### TASK GOAL
Repeat the data exactly. Pictures are not part of the copy.

### INFORMATION GIVEN
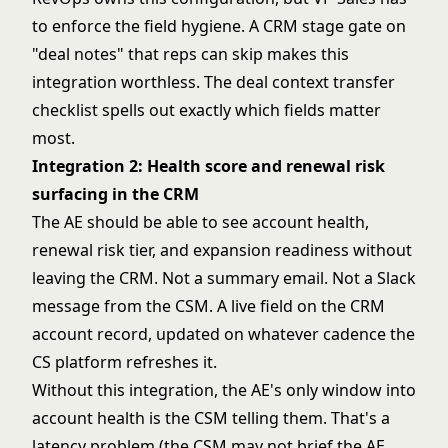
to enforce the field hygiene. A CRM stage gate on
"deal notes" that reps can skip makes this
integration worthless. The
deal context transfer
checklist
spells out exactly which fields matter
most.
Integration 2: Health score and renewal risk
surfacing in the CRM
The AE should be able to see account health,
renewal risk tier, and expansion readiness without
leaving the CRM. Not a summary email. Not a Slack
message from the CSM. A live field on the CRM
account record, updated on whatever cadence the
CS platform refreshes it.
Without this integration, the AE's only window into
account health is the CSM telling them. That's a
latency problem (the CSM may not brief the AE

### WRITTEN RESPONSE
to enforce the field hygiene. A CRM stage gate on
"deal notes" that reps can skip makes this
integration worthless. The
deal context transfer
checklist
spells out exactly which fields matter
most.
Integration 2: Health score and renewal risk
surfacing in the CRM
The AE should be able to see account health,
renewal risk tier, and expansion readiness without
leaving the CRM. Not a summary email. Not a Slack
message from the CSM. A live field on the CRM
account record, updated on whatever cadence the
CS platform refreshes it.
Without this integration, the AE's only window into
account health is the CSM telling them. That's a
latency problem (the CSM may not brief the AE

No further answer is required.